Understand that the point of using wax is that it's a lubricant which isn't "wet", and hence it does not attract and hold dirt/contaminants (at least not to the extent that oil or mechanic's grease does). And it sticks to components better than most oils.

As to which components need it, it is those components which do not have a natural ability to hold lubricants (eg, unlike enclosed ball bearing assemblies), and those components which are most exposed to dirt and spray from the tires (ie, like the chain stretching several feet from crank to rear cluster and back, with no effective shield).

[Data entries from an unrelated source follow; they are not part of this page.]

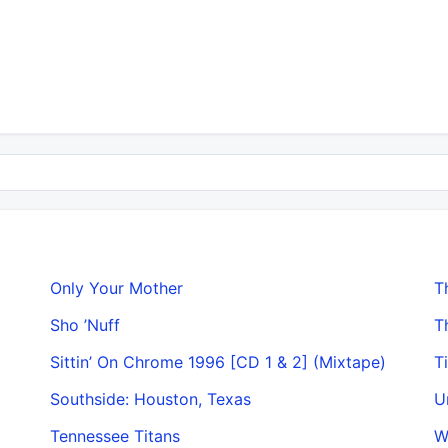
Only Your Mother
T
Sho ’Nuff
T
Sittin’ On Chrome 1996 [CD 1 & 2] (Mixtape)
T
Southside: Houston, Texas
U
Tennessee Titans
W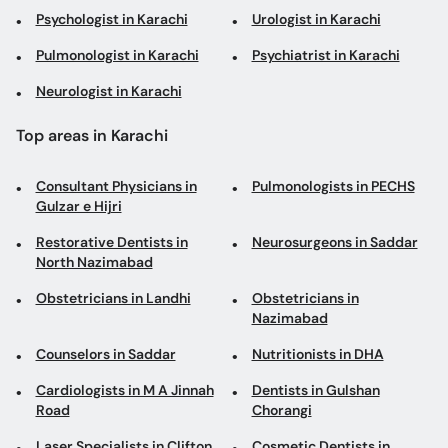
Psychologist in Karachi
Urologist in Karachi
Pulmonologist in Karachi
Psychiatrist in Karachi
Neurologist in Karachi
Top areas in Karachi
Consultant Physicians in
Pulmonologists in PECHS
Gulzar e Hijri
Restorative Dentists in
Neurosurgeons in Saddar
North Nazimabad
Obstetricians in Landhi
Obstetricians in
Nazimabad
Counselors in Saddar
Nutritionists in DHA
Cardiologists in M A Jinnah
Dentists in Gulshan
Road
Chorangi
Laser Specialists in Clifton
Cosmetic Dentists in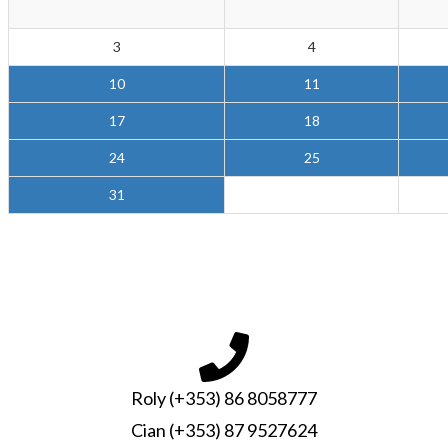
3
4
10
11
17
18
24
25
31
Roly (+353) 86 8058777
Cian (+353) 87 9527624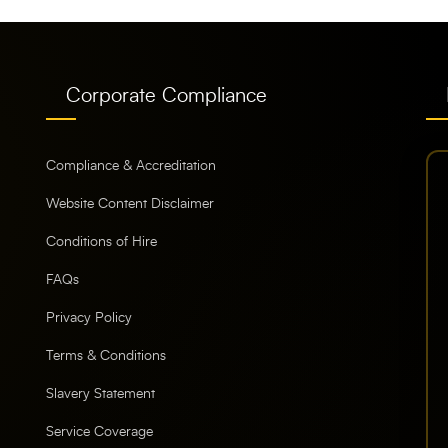
Corporate Compliance
Compliance & Accreditation
Website Content Disclaimer
Conditions of Hire
FAQs
Privacy Policy
Terms & Conditions
Slavery Statement
Service Coverage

As to what surfaces need lubrication from wax, consider the rubbing that occurs when a chain peels off a sprocket, or when a derailer pushes it sideways against a sprocket. And consider the fact that the chain does not have ball bearings between the pins and the tubes that hold the pins, but instead the pins rub against the inside of the tubes. So there's more rubbing going on with chain and its sprockets than pretty much any other component in a bicycle.

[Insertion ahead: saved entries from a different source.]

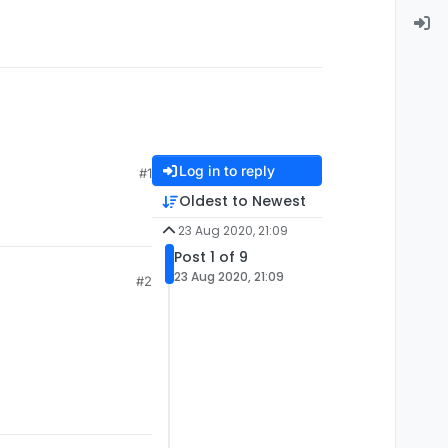
Log in to reply
#1
Oldest to Newest
23 Aug 2020, 21:09
Post 1 of 9
23 Aug 2020, 21:09
#2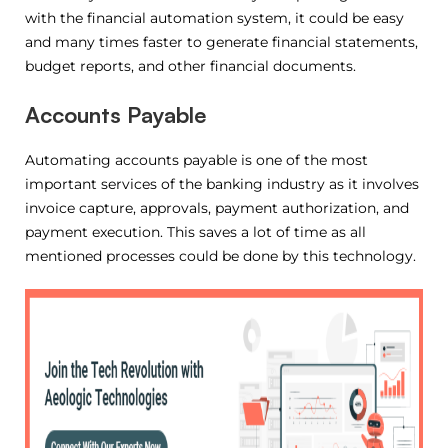
with the financial automation system, it could be easy
and many times faster to generate financial statements,
budget reports, and other financial documents.
Accounts Payable
Automating accounts payable is one of the most
important services of the banking industry as it involves
invoice capture, approvals, payment authorization, and
payment execution. This saves a lot of time as all
mentioned processes could be done by this technology.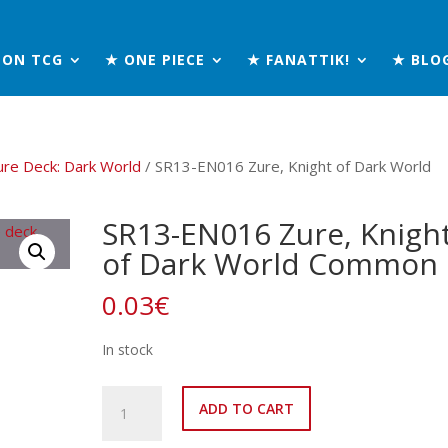
MON TCG
★ ONE PIECE
★ FANATTIK!
★ BLO
ure Deck: Dark World
/ SR13-EN016 Zure, Knight of Dark World
SR13-EN016 Zure, Knigh
of Dark World Common
0.03
€
In stock
SR13-
ADD TO CART
EN016
Zure,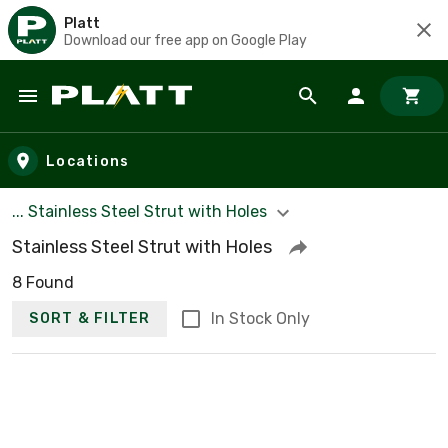
Platt
Download our free app on Google Play
Skip to main content
Locations
... Stainless Steel Strut with Holes
Stainless Steel Strut with Holes
8 Found
In Stock Only
SORT & FILTER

As to the best cleaning/application procedure, that's covered elsewhere, and there are a number of opinions. You can start by simply considering a good chain oil, chosen "wet" or "dry" depending on conditions. Not as durable as wax, and generally not as good in wet/dusty conditions. After that there are a number of wax-based liquid lubes, those which are applied wet but which dry out, leaving a wax-like residue. And of course there is the full out melt-it-and-dump-the-chain-in-it wax.